The plasma concentration of metformin was determined using LC-MS/MS (API™ 4000; SCIEX) with electrospray in the positive ionization mode. The chromatographic separation for metformin was performed at 40°C using a Luna hydrophilic interaction liquid chromatography column (2.0 mm ID × 150 mm; Shimadzu). The quantification was performed using the MRM mode of the transitions at m/z 130.071 → 60.108 for metformin, and m/z 136.425 → 60.065 for metformin-d6 (IS). The standard curve range of metformin was 2.0–2,000.0 ng/mL. The within-run precision and between-run precision for metformin were 1.2%–6.6% and 4.2%–4.7%, respectively. The within-run and between-run accuracy for metformin were 91.9%–108.1% and 99.4%–101.6%, respectively.

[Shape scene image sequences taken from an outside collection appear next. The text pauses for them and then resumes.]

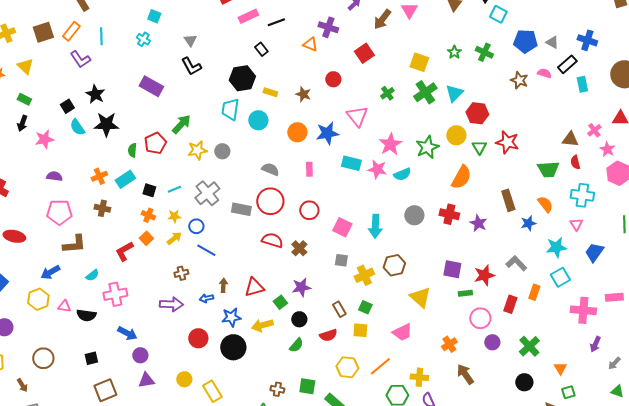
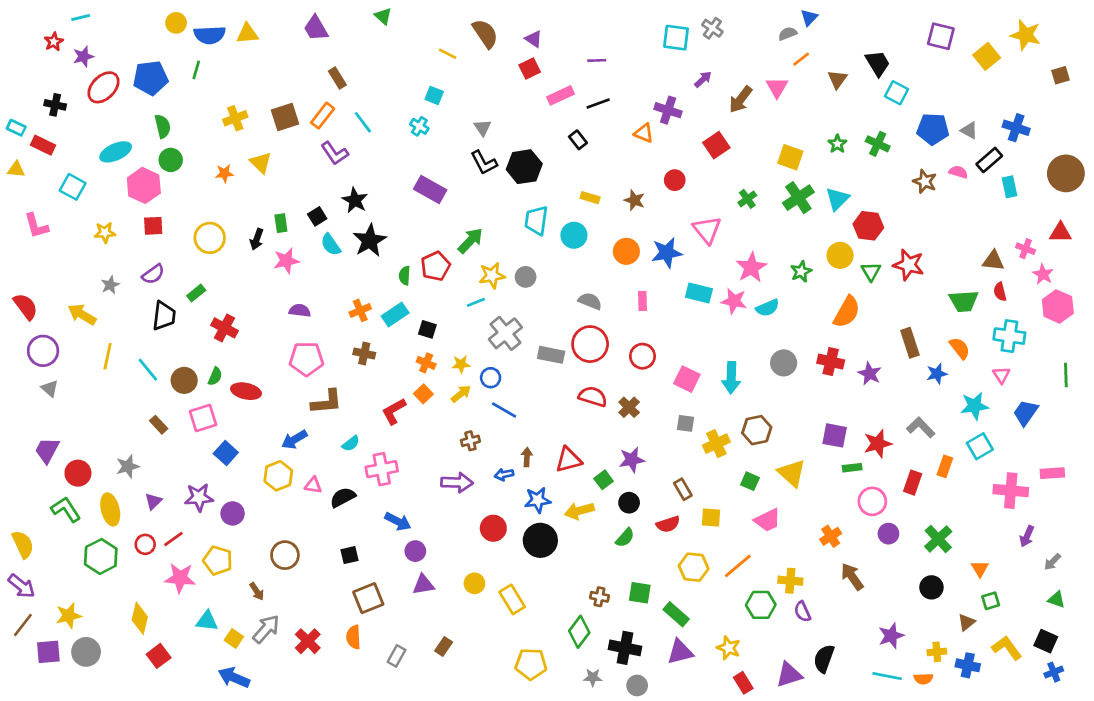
cyan line: (101, 36) -> (363, 122), turned -36
black hexagon: (242, 78) -> (524, 167), moved
green rectangle: (24, 99) -> (281, 223), moved, turned 56
black star: (106, 124) -> (370, 241), turned -30
pink cross: (594, 130) -> (1026, 249), turned -32
green star: (427, 147) -> (801, 272), size x0.7
cyan line: (174, 189) -> (476, 302), moved
green square: (365, 307) -> (750, 481), moved
black semicircle: (86, 315) -> (343, 497), turned 144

The plasma DPP-4 activity was determined by a validated continuous spectrophotometric assay with Gly-Pro-pNA as the substrate (Bachem, Bubendorf, Switzerland), as has been reported previously [13].

Sample size calculation

The sample size was determined based on the maximum value of within-subject variability among the PK parameters of gemigliptin and metformin. According to the results of previous studies, among the Cmax and the area under the curve (AUC) of gemigliptin and metformin, the Cmax of gemigliptin showed the maximum value and the value was approximately 23.4% in the fasted state (unpublished previous study results, 2016). Accordingly, the minimum number of subjects required to show bioequivalence was calculated to 31 when coefficient of variation was 23.4% with significance level of 0.05 and 90% power. Assuming a dropout rate of 20%, a total of 40 subjects were required in fasted state. In fed state based on the results of previous studies, the Cmax of gemigliptin was approximately 20.4% (unpublished previous study results, 2015). With the same calculation method as above, a total of 30 subjects were required in fed state.

PK/PD analysis

The PK/PD analysis was performed in the subjects who had completed all periods. The PK parameters were determined using non-compartmental analysis with Phoenix WinNonlin® software version 7.1 (Certara, Princeton, NJ, USA). AUC from 0 to the last quantifiable concentration (AUClast), Cmax, AUC from dosing to infinity (AUCinf), time to reach Cmax (Tmax), t1/2 and apparent clearance (CL/F) of gemigliptin and metformin were obtained. For LC15-0636, AUClast, Cmax and metabolic ratio were calculated. Cmax and Tmax were directly estimated from the observed values and AUClast was calculated using linear-up and log-down trapezoidal method. The t1/2 was calculated as natural logarithm 2 divided by terminal elimination rate constant (λz), which was calculated from the log-linear plot of the portion in the terminal phase of the individual plasma. AUCinf was calculated as AUClast plus last concentration of drug in plasma (Clast)/λz. CL/F was calculated as dose/AUClast. Metabolic ratio was divided from AUClast of metabolite by AUClast of parent drug.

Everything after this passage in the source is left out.